Building a simple, resilient, cheap network service with AWS

In this post I’ll describe how I put together a number of pieces of information about AWS features to experiment with an idea. It’s nothing advanced, rather: it’s what happens when you are studying on something and you start seeing the possibilities. Don’t expect rocket science then, it’s more like a handful of notes I made in the hope they may be useful to more people than just myself.

Being an experiment where I was supposed to learn how to do things, it’s a manual set-up. Automation will follow, and in my case , it will be Terraform, but not in this post.

AWS features in this article

The first feature that will be part of this article is spot instances. Spot instances are virtual machines that utilise unused capacity in AWS’ Elastic Compute Cloud (EC2). They cost a fraction of the price for a normal on-demand instance, up to a 90% discount, but there is a “but”, of course: AWS can terminate those instances on short notice to reclaim that capacity when they need it.

If you think that no “durable” application can run on spot instances, you should think twice. In fact, there are distributed applications designed to be so resilient that they can actually run on spot instances, which saves a lot of money to the owners of those applications. The possibility to run a resilient distributed application on spot instances was an interesting feature that I wanted to explore.

And then I was studying autoscaling. Autoscaling is a functionality in AWS (and, I guess, in other cloud providers’ offer, too) that can be used to ensure adequate capacity for a service. This often means to create additional instances during request peaks (scale-out), and reducing the number of instances when the capacity exceeds the demand by a certain threshold (scale-in). A “degenerate” case of autoscaling is to set the minimum and maximum number of instances to the same value, to ensure that the capacity is kept constant in the event of a failure of the service on one or more instances: in that case: autoscaling will replace dead instances with new ones to ensure that the capacity is kept at the desired level.

Diagram of the set-up

In this diagram we illustrate only the components discussed in this article: the large grey box is the VPC, the smaller three boxes are the availability zones; in each AZ, the box at the top is a public subnet and the lower box is a private subnet; there is one spot instance in in each of the private subnets, and they are all part of an autoscaling group (green box) and access the Internet through a NAT gateway in one of the public subnets; connections to the load balancer from the Internet are dispatched to the three instances; from Internet it is also possible to access the deployer node; both the spot instances and the deployer node have access to the EFS filesystems.

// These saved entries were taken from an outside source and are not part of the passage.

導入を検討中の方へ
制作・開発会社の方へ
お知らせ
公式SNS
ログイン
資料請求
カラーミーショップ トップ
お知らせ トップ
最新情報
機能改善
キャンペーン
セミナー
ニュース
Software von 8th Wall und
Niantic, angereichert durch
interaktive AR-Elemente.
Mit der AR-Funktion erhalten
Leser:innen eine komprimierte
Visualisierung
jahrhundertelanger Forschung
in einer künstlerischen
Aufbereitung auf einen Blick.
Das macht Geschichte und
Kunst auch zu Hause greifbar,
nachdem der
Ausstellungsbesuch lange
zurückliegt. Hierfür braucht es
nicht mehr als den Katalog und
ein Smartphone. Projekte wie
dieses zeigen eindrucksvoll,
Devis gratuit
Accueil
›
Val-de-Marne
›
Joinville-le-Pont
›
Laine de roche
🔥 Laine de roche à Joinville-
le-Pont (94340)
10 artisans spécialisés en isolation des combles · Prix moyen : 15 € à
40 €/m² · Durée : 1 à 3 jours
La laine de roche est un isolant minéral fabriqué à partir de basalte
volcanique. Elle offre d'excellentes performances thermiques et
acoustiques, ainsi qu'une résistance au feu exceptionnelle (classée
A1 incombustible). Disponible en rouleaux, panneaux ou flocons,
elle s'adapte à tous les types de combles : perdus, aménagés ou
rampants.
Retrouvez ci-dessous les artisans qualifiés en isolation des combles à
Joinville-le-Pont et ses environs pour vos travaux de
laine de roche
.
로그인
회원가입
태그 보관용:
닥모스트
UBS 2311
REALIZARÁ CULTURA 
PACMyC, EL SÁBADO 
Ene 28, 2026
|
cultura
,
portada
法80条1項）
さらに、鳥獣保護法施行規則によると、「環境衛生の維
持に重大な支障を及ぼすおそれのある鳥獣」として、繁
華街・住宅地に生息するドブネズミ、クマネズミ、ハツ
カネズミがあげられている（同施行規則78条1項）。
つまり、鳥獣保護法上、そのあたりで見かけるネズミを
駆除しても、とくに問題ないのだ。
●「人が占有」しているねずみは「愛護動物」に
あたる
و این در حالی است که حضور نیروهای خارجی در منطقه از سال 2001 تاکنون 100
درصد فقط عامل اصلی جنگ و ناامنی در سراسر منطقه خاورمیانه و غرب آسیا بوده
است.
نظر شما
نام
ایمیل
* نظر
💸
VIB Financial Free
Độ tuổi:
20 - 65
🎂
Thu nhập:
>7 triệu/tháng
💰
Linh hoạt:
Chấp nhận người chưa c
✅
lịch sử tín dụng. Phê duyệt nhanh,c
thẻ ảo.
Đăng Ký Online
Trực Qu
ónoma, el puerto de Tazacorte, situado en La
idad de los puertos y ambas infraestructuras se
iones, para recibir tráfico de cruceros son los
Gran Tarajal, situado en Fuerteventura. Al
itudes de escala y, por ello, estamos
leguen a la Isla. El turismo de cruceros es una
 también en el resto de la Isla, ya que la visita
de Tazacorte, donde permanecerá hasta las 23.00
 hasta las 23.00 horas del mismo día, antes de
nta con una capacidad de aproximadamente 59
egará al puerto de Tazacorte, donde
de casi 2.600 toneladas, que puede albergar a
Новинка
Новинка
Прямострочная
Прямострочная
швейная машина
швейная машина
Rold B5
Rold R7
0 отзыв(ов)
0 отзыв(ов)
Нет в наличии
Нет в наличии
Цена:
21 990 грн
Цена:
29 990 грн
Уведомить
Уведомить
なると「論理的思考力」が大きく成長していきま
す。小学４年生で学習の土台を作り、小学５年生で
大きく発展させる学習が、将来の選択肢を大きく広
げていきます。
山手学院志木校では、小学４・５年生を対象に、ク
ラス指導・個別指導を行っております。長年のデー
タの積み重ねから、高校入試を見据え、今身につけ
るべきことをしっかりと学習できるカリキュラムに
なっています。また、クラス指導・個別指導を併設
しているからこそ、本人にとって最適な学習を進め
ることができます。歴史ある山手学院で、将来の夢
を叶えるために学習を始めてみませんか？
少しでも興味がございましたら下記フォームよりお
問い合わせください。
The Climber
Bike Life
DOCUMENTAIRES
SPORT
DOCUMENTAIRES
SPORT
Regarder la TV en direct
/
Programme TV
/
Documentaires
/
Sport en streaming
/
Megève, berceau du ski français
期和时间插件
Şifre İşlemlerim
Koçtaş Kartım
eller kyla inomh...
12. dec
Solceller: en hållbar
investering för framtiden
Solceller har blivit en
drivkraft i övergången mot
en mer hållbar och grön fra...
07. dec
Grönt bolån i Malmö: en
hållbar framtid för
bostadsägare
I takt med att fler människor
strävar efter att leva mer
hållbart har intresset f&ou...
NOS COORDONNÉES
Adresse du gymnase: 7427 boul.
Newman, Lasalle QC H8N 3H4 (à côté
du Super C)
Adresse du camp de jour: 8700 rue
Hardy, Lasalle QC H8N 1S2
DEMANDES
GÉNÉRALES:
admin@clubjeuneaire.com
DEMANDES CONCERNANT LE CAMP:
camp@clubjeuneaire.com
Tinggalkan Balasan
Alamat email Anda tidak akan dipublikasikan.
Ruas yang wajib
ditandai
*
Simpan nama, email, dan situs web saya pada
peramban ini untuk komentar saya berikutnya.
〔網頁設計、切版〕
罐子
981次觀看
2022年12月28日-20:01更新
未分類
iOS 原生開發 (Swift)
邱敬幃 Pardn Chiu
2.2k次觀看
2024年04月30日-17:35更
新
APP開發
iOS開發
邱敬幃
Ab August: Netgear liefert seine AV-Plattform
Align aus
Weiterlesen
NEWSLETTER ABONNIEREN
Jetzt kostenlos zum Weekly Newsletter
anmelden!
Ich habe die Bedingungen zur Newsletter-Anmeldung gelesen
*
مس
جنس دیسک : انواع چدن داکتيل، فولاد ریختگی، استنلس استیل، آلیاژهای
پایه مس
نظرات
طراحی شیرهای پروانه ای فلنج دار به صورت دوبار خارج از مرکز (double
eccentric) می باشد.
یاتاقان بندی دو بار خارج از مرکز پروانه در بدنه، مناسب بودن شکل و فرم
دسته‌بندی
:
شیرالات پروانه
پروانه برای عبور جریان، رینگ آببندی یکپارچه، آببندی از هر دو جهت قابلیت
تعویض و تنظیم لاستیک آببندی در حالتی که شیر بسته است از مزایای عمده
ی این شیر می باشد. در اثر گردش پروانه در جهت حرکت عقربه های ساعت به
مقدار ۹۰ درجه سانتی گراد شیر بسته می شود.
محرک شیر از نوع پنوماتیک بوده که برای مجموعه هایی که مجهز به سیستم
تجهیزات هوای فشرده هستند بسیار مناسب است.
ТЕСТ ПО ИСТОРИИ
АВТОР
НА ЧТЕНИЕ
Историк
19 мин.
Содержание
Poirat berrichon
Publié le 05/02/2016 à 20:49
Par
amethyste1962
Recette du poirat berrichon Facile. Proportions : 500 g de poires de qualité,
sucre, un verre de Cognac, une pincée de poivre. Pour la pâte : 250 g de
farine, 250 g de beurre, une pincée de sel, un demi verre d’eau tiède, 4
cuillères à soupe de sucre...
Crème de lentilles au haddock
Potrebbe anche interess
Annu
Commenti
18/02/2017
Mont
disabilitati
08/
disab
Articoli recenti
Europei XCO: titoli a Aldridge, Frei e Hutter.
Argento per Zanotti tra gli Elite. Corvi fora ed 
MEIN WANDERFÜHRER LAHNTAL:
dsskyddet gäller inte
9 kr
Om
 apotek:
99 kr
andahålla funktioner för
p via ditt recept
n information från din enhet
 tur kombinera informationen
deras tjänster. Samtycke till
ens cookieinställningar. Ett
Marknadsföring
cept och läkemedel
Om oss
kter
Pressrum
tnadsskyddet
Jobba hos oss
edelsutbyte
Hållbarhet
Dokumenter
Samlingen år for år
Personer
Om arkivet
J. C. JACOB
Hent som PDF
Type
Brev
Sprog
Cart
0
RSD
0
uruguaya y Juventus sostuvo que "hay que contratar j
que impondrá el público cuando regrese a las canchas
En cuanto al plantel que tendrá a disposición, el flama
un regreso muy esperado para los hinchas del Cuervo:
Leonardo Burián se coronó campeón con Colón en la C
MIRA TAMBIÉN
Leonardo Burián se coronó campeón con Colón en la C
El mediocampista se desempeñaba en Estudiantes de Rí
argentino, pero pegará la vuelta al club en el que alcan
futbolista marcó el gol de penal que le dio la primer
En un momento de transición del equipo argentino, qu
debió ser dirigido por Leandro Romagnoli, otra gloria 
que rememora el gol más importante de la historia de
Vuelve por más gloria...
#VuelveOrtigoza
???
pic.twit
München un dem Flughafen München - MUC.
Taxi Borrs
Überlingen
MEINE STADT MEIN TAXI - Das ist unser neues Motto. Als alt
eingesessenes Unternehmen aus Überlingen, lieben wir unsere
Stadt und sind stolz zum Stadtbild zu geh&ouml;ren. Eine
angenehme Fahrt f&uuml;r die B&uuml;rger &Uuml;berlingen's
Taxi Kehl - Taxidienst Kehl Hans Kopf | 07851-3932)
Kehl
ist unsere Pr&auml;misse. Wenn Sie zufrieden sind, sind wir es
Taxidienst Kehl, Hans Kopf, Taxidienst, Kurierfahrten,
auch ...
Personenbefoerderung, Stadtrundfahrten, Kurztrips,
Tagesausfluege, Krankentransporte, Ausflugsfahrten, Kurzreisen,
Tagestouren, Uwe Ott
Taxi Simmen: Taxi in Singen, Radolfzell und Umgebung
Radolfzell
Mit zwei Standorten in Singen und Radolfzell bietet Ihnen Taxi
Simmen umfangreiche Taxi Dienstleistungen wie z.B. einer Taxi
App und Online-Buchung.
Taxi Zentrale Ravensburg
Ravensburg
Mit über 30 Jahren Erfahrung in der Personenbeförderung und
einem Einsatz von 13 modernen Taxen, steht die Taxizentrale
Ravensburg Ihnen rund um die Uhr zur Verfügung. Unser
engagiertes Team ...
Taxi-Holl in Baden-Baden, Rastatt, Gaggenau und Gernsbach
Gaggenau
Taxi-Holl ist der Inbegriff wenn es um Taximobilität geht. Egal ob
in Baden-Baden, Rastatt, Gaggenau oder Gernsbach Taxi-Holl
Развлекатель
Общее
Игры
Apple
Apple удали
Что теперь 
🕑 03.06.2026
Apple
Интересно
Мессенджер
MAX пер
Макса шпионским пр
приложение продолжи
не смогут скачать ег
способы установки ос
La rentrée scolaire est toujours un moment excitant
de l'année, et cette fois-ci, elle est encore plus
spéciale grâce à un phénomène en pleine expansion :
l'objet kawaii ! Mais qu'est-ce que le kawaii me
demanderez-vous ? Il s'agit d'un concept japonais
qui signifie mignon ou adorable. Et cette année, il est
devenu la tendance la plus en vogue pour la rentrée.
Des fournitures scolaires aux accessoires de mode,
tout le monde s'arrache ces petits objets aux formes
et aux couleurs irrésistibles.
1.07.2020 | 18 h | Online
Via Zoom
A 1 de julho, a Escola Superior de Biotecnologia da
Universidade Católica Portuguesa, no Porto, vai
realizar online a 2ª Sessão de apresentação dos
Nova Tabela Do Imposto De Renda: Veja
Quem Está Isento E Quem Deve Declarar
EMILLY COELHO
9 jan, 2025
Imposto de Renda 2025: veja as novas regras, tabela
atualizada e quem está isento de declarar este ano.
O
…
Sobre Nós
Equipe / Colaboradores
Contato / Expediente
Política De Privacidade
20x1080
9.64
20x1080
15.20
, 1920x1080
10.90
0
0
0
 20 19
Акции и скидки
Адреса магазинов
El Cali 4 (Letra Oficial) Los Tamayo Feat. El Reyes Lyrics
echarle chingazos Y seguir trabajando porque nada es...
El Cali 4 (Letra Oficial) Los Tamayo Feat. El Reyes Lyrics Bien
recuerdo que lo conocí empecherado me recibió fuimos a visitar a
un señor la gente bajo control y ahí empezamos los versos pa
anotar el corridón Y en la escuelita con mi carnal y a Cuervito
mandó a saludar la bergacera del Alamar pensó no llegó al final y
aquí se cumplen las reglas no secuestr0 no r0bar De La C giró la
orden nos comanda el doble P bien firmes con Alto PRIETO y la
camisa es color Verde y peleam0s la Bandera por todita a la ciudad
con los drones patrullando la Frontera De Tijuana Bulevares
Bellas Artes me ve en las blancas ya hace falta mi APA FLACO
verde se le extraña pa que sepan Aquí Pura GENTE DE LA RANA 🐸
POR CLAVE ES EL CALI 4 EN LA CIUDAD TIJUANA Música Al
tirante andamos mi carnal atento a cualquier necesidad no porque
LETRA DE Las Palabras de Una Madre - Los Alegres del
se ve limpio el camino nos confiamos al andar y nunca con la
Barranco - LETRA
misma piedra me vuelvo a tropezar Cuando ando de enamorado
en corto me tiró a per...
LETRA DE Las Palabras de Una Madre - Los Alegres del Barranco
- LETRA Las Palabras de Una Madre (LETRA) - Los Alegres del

To test all these things together I decided to build a redundant CFEngine policy server, running on spot instances for economy. cf-serverd is the CFEngine process delegated to providing CFEngine clients with the policies they should apply locally.

Connections between clients and cf-serverd are secured with public key encryption. When a client “registers” to a CFEngine policy server, the policy server will save the client’s public key locally and, conversely, the client will save the server’s public key. Because of this key exchange, the policy server keys must be the same across the different instances in a distributed set-up, and they must not change if a policy server is replaced: if the key changes, the client will not trust the new policy server and won’t accept the server’s policies. At the same time, it’s important that the public keys collected by the server are also preserved if an instance dies, otherwise a new server won’t be able to recognise a client and will likely refuse to serve the policies to it.

To share this information across running policy server instances and future instances that will replace them, a shared filesystem for the keys is necessary. Besides, a shared filesystem for the policies, although not required, is very convenient. AWS comes to the rescue with EFS, that is: AWS’ managed NFS service.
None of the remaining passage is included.